Solving system of differential equations using elimination

Question

I am trying to solve this system of differential equations using elimination method, but I am stuck. $$\left.\left\{\begin{aligned}&y_1^{\prime}=y_2,\\&y_2^{\prime}=-y_1+\frac1{\cos x}.\end{aligned}\right.\right.$$ My attempt:

I tried differentiating the $y_1'= y_2$ again to get $y_1''= y_2'= -y_1+ \frac{1}{\cos(x)}$. But I am not sure how to proceed further. I've been suggested to use Lagrange method later, but I am not sure. I would appreciate if someone could help me get to the final solution.

Answer 1

You reduced the system to the second order ODE $$ y_1''+y_1=\frac{1}{\cos x}. \tag{1} $$ Next steps:

1. Find two linearly independent solutions to the homogeneous equation $y_1''+y_1=0$ --- for instance, $u(x)=\cos x$ and $v(x)=\sin x$;
2. Compute the Wronskian of those solutions: $$ W[u,v]=uv'-u'v; \tag{2} $$
3. Find a particular solution to the equation $(1)$ using the formula $$ y_{1p}(x)=A(x)u(x)+B(x)v(x), \tag{3} $$ where \begin{align} A(x)&=-\int\frac{v(x)}{W(x)\cos x}\,dx,\tag{4a} \\ B(x)&=\int\frac{u(x)}{W(x)\cos x}\,dx; \tag{4b} \end{align}
4. The general solution to $(1)$ is given by $$ y_1(x)=c_1u(x)+c_2v(x)+y_{1p}(x); \tag{5} $$
5. To find $y_2(x)$, use the first equation of the system: $$ y_2(x)=y_1'(x)=c_1u'(x)+c_2v'(x)+y_{1p}'(x). \tag{6} $$

Answer 2

What makes you think you can proceed further?

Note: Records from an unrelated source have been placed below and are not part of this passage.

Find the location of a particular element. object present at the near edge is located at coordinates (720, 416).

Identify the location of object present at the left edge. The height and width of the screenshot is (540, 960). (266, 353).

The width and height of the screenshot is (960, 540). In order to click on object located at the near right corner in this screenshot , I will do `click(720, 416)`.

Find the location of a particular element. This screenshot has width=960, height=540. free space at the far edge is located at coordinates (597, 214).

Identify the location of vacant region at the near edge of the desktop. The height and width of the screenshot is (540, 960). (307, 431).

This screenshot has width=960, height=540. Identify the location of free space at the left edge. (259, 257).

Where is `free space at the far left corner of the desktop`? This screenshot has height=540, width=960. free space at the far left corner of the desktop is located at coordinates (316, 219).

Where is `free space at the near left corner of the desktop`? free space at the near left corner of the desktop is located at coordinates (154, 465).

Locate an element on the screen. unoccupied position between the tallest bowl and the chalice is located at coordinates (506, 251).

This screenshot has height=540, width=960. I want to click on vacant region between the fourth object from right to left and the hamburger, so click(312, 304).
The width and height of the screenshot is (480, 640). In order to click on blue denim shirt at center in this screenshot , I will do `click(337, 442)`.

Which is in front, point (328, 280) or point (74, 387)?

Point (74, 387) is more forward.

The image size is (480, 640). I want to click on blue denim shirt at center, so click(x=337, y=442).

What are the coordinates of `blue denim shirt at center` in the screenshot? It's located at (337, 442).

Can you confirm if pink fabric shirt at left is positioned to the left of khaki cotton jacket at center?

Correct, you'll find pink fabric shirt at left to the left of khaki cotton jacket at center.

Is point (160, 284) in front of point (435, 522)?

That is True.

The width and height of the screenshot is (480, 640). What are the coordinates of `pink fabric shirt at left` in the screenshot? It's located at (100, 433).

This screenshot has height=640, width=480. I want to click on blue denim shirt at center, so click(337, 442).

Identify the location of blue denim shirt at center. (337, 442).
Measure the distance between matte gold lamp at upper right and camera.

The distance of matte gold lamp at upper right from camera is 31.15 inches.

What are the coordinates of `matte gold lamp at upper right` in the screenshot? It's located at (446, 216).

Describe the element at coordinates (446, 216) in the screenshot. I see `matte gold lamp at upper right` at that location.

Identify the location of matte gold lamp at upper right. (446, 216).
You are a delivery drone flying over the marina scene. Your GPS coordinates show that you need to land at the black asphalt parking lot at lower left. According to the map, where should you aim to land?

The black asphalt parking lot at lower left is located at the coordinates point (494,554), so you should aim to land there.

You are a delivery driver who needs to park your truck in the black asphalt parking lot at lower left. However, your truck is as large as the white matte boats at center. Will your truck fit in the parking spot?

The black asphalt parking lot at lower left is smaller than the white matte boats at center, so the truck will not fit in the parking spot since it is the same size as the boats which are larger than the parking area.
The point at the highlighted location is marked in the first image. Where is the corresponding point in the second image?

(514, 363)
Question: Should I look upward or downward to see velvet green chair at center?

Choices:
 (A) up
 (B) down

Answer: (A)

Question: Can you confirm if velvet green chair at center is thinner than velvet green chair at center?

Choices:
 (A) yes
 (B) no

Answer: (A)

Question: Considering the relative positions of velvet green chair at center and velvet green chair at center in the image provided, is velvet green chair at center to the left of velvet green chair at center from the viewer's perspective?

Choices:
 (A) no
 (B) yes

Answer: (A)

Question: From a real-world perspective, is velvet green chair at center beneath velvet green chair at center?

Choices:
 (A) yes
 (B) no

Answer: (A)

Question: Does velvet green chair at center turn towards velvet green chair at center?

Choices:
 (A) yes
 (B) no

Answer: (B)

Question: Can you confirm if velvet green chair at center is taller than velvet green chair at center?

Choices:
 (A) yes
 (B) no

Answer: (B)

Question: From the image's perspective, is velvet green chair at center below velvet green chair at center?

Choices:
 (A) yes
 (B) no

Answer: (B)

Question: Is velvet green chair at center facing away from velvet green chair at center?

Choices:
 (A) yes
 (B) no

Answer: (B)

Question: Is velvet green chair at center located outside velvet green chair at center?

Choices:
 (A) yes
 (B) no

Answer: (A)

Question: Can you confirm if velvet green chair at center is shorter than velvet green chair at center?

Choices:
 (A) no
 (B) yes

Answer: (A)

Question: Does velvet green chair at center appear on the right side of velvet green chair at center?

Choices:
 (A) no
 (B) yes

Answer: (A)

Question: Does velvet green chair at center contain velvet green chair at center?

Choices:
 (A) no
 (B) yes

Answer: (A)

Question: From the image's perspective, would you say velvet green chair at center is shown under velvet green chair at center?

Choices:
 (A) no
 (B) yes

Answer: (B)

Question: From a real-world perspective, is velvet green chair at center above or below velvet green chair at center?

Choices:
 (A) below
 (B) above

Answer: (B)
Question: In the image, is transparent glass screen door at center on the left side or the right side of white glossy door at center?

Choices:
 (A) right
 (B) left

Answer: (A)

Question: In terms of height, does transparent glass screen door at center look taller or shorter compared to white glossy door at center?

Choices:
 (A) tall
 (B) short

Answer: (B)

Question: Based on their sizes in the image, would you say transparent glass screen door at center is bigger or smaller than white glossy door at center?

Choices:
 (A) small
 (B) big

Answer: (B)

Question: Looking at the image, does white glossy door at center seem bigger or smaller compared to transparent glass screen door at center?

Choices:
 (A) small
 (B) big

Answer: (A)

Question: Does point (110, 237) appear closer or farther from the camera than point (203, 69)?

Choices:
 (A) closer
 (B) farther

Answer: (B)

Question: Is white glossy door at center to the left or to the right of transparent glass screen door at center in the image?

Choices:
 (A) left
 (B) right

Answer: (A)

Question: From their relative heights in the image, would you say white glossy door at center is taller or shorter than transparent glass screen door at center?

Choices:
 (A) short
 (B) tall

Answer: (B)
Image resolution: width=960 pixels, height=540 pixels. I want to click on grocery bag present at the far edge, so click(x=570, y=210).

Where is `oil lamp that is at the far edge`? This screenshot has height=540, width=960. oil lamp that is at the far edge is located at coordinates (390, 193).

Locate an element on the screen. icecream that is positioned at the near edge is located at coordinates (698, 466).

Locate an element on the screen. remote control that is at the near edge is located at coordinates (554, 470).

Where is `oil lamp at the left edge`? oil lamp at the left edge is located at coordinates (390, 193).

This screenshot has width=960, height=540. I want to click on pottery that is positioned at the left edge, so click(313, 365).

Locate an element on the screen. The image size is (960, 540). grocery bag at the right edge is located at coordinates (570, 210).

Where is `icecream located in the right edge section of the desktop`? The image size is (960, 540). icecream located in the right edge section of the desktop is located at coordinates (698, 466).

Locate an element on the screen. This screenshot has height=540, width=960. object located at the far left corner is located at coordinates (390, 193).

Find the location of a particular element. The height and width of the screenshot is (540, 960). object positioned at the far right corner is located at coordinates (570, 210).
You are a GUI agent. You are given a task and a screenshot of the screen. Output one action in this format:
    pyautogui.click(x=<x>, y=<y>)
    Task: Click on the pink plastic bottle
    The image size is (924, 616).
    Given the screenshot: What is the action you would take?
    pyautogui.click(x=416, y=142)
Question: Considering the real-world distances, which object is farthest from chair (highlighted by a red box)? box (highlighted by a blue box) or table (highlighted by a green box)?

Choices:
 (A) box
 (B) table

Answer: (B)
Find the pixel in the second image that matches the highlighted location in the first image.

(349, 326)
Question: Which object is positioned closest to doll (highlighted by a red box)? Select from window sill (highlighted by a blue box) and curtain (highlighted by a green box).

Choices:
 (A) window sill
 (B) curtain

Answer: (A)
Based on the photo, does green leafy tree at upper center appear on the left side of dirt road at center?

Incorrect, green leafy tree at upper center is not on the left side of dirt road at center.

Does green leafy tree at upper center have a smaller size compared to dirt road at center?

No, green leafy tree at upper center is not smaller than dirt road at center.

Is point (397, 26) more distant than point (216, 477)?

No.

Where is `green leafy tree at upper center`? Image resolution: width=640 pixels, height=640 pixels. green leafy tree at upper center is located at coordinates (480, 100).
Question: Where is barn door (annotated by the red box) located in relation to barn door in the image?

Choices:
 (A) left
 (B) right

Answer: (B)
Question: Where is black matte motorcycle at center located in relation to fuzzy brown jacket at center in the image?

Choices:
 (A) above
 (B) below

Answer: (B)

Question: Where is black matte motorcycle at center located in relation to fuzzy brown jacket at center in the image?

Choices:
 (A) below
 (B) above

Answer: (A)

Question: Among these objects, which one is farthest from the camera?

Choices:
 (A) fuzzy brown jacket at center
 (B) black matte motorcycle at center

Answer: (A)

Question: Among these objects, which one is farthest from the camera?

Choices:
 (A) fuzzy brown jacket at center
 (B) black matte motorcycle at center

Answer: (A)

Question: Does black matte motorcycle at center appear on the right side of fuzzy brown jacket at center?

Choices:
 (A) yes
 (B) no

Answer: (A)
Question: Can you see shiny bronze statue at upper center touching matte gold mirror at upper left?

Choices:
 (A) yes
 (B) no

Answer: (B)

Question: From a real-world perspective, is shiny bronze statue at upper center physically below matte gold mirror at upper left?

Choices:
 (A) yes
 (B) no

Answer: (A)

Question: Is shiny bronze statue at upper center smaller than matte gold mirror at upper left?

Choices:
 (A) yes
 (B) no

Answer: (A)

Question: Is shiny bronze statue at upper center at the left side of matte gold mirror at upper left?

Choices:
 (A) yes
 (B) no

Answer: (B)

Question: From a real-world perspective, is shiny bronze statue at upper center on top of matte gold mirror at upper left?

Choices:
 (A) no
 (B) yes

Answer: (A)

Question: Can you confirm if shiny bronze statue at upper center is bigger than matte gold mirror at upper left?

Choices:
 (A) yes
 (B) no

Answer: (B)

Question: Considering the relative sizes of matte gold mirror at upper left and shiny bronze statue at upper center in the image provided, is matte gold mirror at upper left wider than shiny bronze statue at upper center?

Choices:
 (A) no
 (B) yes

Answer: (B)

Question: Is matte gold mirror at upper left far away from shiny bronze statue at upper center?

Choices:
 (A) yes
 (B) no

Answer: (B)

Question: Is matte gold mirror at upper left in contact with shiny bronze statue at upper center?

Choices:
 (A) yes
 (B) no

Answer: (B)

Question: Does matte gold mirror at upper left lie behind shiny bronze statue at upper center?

In this special case, due to the differential equation of the cosine, you can indeed integrate one step ahead: $$ 1=uy''-u''y=(uy'-u'y)' \\ \implies x+c = uy'-u'y=\cos(x)y'(x)+\sin(x)y(x) $$ In principle this is a linear DE of first order, you should know the solution algorithm or formula. The resulting terms will not be nice.